What decides whether I am a Polish tax resident?

The Polish PIT Act sets two independent criteria in article 3 paragraph 1a. First: spending more than 183 days on Polish territory in a calendar year — that alone establishes residency. Second: having a centre of personal or economic interests in Poland — that is, family, an apartment, main employment, bank accounts, a car, social security (ZUS), health insurance. Meeting either criterion is enough. A Polish tax resident reports forex profits earned anywhere in the world on PIT-38, irrespective of whether the broker sits in Warsaw, Cyprus, Sydney or Singapore. Double taxation treaties signed by Poland do not override the principle — at best they let you credit foreign tax paid abroad against the Polish liability (this rarely matters for forex, since most countries do not levy withholding tax on foreign retail traders). If you are planning to move abroad, formally losing residency requires loosening both criteria simultaneously, not merely a four-month physical absence.
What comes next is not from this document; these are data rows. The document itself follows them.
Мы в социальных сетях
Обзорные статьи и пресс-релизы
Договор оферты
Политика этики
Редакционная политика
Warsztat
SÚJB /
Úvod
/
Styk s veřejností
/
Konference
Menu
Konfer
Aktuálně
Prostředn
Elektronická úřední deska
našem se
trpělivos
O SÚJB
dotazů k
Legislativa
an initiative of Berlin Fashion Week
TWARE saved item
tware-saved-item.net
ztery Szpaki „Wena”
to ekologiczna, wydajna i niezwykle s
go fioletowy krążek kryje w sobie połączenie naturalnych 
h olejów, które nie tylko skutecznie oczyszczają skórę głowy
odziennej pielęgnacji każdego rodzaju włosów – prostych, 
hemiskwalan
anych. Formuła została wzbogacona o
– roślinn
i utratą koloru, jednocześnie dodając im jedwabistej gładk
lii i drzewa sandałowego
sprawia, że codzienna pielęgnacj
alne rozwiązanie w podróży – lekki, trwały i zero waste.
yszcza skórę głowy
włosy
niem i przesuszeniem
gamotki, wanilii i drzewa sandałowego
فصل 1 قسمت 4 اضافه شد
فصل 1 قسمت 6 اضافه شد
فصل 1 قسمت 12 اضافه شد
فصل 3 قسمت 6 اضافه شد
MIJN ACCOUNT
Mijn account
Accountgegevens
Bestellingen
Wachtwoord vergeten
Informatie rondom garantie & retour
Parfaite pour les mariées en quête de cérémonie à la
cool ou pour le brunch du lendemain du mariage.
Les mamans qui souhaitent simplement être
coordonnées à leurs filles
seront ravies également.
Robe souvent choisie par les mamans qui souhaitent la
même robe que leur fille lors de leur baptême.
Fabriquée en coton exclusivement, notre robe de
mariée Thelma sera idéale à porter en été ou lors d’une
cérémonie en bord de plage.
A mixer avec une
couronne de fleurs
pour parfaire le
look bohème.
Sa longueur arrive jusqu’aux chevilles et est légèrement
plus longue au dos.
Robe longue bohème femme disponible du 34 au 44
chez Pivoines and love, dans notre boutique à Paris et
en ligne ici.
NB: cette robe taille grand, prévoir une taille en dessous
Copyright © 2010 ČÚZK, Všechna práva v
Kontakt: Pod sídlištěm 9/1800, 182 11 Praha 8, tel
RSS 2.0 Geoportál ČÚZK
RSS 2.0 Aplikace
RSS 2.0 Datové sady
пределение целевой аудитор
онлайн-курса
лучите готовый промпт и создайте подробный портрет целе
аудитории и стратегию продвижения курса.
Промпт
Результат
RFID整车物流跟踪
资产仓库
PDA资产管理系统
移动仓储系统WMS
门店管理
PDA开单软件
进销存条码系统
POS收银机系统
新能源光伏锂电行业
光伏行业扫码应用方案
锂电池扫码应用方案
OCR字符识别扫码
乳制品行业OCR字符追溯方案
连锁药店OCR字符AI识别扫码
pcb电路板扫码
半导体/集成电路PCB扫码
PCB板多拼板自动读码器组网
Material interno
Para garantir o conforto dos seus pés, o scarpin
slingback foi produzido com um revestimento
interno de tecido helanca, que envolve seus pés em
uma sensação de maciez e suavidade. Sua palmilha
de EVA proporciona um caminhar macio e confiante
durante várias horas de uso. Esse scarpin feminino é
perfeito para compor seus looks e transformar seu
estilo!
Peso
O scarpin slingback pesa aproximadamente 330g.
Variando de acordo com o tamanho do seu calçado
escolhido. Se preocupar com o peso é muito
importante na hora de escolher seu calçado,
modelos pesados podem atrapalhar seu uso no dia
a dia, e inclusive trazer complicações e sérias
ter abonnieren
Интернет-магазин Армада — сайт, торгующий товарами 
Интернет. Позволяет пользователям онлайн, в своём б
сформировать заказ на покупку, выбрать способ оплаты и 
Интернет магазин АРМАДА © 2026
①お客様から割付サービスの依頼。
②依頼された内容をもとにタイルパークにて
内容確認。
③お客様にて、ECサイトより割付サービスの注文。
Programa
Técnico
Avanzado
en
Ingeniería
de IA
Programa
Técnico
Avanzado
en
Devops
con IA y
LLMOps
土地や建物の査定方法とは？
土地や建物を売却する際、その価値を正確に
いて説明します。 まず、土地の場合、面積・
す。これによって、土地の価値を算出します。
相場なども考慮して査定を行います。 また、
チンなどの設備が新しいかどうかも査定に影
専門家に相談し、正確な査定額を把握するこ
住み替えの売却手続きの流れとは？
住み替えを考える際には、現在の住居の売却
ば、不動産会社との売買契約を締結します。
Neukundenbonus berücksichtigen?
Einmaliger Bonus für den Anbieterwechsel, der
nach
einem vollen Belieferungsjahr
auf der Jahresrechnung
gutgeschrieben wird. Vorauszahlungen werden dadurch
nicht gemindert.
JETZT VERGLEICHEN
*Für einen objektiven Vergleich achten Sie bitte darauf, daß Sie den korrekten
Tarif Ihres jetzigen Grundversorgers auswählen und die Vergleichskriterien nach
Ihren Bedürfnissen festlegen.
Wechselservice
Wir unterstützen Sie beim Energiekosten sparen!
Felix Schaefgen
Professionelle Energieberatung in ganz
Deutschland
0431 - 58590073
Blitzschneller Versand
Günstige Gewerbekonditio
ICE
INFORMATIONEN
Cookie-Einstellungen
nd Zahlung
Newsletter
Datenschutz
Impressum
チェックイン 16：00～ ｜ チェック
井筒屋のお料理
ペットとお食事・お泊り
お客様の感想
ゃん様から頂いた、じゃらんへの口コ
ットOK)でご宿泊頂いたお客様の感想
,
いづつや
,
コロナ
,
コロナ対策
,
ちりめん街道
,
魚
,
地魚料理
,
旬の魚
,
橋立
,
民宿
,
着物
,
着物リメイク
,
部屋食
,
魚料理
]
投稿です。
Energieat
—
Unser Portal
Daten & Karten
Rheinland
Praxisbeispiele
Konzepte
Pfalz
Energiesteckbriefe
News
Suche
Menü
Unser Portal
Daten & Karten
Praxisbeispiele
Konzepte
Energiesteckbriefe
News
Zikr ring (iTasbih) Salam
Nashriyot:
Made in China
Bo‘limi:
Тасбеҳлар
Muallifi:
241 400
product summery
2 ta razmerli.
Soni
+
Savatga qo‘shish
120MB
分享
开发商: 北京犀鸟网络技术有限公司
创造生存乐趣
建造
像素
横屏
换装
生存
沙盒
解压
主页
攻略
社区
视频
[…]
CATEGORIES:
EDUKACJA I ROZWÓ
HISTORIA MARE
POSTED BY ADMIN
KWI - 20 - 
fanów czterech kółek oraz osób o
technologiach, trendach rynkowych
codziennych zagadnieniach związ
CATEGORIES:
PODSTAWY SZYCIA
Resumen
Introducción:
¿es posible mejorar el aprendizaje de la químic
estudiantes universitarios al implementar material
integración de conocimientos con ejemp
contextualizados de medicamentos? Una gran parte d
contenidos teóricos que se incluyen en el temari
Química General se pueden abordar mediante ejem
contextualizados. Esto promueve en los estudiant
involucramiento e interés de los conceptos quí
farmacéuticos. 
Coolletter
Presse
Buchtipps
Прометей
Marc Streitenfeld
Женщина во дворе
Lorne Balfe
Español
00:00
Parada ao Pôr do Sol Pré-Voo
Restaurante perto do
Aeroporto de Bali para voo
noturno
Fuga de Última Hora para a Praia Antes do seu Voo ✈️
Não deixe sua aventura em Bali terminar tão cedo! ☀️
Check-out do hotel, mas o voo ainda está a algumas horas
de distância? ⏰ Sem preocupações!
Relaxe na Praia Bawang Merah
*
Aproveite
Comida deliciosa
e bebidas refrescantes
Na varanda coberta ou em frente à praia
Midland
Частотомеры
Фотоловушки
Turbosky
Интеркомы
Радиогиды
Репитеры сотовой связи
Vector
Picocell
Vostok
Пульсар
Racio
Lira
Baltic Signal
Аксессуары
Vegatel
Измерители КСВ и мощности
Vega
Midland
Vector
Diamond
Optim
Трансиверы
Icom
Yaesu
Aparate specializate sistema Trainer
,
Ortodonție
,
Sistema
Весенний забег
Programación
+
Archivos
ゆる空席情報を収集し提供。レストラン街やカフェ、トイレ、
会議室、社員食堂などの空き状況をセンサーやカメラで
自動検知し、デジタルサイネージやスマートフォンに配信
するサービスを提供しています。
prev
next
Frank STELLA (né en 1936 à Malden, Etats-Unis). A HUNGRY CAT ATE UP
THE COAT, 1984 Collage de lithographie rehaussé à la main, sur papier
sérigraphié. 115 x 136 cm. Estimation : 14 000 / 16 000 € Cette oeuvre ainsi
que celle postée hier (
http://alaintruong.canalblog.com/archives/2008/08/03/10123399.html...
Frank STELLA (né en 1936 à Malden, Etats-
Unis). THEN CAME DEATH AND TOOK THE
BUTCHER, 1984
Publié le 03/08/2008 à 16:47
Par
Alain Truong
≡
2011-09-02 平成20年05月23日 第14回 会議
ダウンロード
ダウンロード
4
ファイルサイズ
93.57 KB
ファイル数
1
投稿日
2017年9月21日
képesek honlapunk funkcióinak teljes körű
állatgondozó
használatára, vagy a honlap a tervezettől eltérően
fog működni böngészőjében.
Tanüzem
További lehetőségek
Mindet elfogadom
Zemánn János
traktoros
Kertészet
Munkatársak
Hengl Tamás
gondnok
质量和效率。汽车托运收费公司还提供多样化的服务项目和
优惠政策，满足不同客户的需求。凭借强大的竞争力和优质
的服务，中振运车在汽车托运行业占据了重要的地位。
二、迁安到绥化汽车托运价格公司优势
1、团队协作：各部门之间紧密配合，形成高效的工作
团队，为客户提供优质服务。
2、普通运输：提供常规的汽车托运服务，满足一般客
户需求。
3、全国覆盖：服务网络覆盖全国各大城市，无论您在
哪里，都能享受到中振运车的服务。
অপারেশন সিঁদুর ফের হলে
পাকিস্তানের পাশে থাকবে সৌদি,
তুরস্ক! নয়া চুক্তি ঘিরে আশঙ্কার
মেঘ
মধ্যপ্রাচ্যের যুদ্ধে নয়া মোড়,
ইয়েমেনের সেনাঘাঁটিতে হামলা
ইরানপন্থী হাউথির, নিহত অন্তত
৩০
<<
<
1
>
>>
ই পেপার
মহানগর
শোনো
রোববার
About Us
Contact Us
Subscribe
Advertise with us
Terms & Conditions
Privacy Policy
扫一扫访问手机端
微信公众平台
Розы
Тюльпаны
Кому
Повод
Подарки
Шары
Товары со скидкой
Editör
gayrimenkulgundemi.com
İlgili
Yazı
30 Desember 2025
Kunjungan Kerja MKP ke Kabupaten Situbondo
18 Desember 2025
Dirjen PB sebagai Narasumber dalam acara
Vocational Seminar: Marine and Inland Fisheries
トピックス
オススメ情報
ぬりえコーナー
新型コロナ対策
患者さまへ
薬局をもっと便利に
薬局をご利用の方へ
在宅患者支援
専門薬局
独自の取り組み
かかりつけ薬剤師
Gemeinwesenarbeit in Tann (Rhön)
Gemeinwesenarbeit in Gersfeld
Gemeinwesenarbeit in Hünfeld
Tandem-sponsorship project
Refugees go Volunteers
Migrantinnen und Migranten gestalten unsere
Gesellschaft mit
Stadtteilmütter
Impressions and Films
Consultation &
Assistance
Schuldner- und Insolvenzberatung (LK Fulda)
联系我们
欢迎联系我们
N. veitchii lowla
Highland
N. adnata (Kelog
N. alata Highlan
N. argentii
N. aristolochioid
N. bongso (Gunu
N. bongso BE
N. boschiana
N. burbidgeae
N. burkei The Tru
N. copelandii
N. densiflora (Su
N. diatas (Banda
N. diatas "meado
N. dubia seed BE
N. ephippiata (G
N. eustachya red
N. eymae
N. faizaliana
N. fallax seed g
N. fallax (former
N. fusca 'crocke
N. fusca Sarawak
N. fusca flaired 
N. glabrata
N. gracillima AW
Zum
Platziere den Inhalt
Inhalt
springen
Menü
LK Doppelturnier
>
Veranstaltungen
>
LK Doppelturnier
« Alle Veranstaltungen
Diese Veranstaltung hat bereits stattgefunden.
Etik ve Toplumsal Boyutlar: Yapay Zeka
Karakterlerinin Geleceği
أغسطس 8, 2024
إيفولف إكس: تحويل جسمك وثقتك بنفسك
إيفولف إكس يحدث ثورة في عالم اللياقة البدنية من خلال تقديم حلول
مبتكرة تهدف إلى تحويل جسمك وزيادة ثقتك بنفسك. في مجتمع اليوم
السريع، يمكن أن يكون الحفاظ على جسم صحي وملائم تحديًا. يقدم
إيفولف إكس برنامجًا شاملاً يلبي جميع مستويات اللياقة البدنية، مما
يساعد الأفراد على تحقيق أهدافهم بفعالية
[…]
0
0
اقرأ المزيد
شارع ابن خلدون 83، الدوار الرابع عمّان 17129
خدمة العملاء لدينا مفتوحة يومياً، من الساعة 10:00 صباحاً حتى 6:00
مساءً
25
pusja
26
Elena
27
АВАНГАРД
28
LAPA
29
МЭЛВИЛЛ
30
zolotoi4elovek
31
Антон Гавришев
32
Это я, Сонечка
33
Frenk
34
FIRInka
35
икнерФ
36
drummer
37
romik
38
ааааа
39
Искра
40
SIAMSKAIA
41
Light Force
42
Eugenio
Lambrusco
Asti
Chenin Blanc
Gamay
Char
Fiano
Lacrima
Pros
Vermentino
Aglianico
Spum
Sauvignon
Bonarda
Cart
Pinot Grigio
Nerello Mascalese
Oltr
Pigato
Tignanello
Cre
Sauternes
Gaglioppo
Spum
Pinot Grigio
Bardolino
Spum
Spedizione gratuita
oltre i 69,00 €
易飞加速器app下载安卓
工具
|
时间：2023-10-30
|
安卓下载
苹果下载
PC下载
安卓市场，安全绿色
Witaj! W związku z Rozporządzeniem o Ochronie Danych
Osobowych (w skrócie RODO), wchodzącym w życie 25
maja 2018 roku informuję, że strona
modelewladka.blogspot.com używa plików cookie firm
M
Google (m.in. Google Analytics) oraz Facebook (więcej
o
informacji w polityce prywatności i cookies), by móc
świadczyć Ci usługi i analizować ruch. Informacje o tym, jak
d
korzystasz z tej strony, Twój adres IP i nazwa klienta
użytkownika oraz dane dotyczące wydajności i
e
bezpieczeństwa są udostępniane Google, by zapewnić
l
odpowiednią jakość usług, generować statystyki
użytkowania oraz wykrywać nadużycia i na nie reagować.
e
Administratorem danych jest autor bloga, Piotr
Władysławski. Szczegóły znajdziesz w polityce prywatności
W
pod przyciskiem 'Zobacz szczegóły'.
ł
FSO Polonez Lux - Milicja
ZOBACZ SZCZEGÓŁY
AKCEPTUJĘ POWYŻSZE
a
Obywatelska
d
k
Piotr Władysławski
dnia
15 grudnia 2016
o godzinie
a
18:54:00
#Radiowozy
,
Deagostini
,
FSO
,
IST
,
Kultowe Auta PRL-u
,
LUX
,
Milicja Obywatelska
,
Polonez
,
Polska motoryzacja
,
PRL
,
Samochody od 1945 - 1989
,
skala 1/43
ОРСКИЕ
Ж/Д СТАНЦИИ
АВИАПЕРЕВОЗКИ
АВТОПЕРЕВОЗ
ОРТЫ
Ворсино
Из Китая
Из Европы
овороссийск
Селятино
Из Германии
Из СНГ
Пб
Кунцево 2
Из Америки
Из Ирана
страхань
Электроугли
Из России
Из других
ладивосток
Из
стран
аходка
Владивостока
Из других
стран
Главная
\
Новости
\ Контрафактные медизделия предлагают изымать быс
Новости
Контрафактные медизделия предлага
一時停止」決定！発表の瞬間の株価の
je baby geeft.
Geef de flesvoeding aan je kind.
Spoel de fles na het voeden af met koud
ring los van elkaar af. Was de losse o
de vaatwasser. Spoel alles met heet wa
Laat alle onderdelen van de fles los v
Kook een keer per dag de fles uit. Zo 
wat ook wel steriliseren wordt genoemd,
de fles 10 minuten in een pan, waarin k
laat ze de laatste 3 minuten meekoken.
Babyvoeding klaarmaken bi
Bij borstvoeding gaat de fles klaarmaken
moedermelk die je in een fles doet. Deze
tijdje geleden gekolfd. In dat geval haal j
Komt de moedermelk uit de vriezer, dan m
Is there any legal way to lower the forex tax burden below 19%?

The 19% rate itself is fixed — a flat capital income tax with no brackets or personal allowance. What you can lower is the tax base, and that is done with three legal tools. First: full and documented deductible costs — from broker commissions through TradingView subscriptions to an invoice from an accounting office. Second: using losses from previous years (up to five years back, with a 50% cap on the original amount per year). Third: once scale becomes large (annual profits above 100-150k PLN), switching to a sole proprietorship or a limited liability company — Estonian CIT in a company yields an effective 9% rate until dividends are paid out, and the catalogue of deductible costs widens dramatically. I cover this in detail in articles on deductible costs and filing a loss. What to avoid: schemes of the "move residency to Cyprus for three months" kind — a classic trap that the Polish revenue service treats as a sham and reassesses retroactively with interest.